“We are sons of the Dream Team, trying to emulate them,” — a quote used from Pep Guardiola in 2009 to describe the Barcelona team he took over from Frank Rijkaard a year before. The quote was directed towards the ‘dream team’ Johan Cruyff had created in his stint of the club. Guardiola was primarily used as a defensive midfielder; beginning his career for Barcelona ‘B,’ he clocked 59 appearances for the team until Cryuff added the final piece to his brilliant jigsaw and stepped back and viewed what he had created, the dream team.
Guardiola appeared for Barcelona 366 times in the eleven years he had played for the famous club, collecting 6 la Liga trophies, 2 Copa Del Reys and one European cup, giving Barcelona’s first of four victories in the famous competition. Never contributing much to the attacking side of Barcelona, he became a pivot for the midfield and proved his worth for the club becoming the captain of Cruyffs team. He then left Barcelona in 2001 and retired in 2006 while playing for Mexican side Dorados.

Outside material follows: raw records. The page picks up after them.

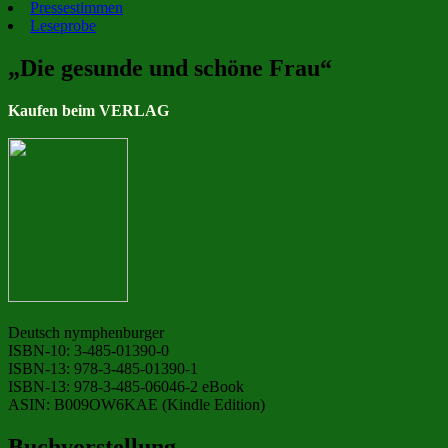
Pressestimmen
Leseprobe
„Die gesunde und schöne Frau“
Kaufen beim VERLAG
Deutsch nymphenburger
ISBN-10: 3-485-01390-0
ISBN-13: 978-3-485-01390-1
ISBN-13: 978-3-485-06046-2 eBook
ASIN: B009OW6KAE (Kindle Edition)
Buchvorstellung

The retirement didn’t last long however, as in 2007 he was appointed Barcelona ‘B’ manager and guided them to promotion from Tercera División, the fourth level of Spanish football to Segunda División B in his first season in charge. The following season, he was then promoted to Barcelona FC, a decision which at first wasn’t looked upon greatly. Barcelona at the time were viewed as a team that needed to be reconstructed, a team that had too many celebrities and not enough footballers. The Catalan newspaper El Mundo Deportivo reported that Jose Mourinho was to become the next Barcelona manager quoting that the now Chelsea manager “explained the main lines of his football project. He even handed Barcelona vice president Marc Ingla and sports director Txiki Begiristain a DVD that contained a more complete analysis and his view on the team and the players.”
But that wasn’t to be, and Guardiola was chosen as the successor to Rijkaard and given the task of turning Barcelona from headlining the gossip pages to headlining the sports pages. Guardiola had imposed new rules on the team such as creating a dining room for the players so they could all eat together, and whenever they were training, the public and press could not follow, making the training sessions private to only the players. Fines were introduced to the club; being late to training resulted in a €6,000 fine and missing a team breakfast would result in a €500 punishment. Guardiola wanted a togetherness of the players but also a professional attitude.
His first season in charge saw the team win the treble and subsequently become the first ever Spanish side to do so. He then followed that with a record of 14 trophies in four seasons and has made him the most successful coach in Barcelona’s history.
After the 2011/12 season, Guardiola needed a deserved break from football, having put the amount of effort he did in Barcelona he left, leaving Vito Vilanova in charge of the team he had changed into world’s most talked about to the world’s greatest.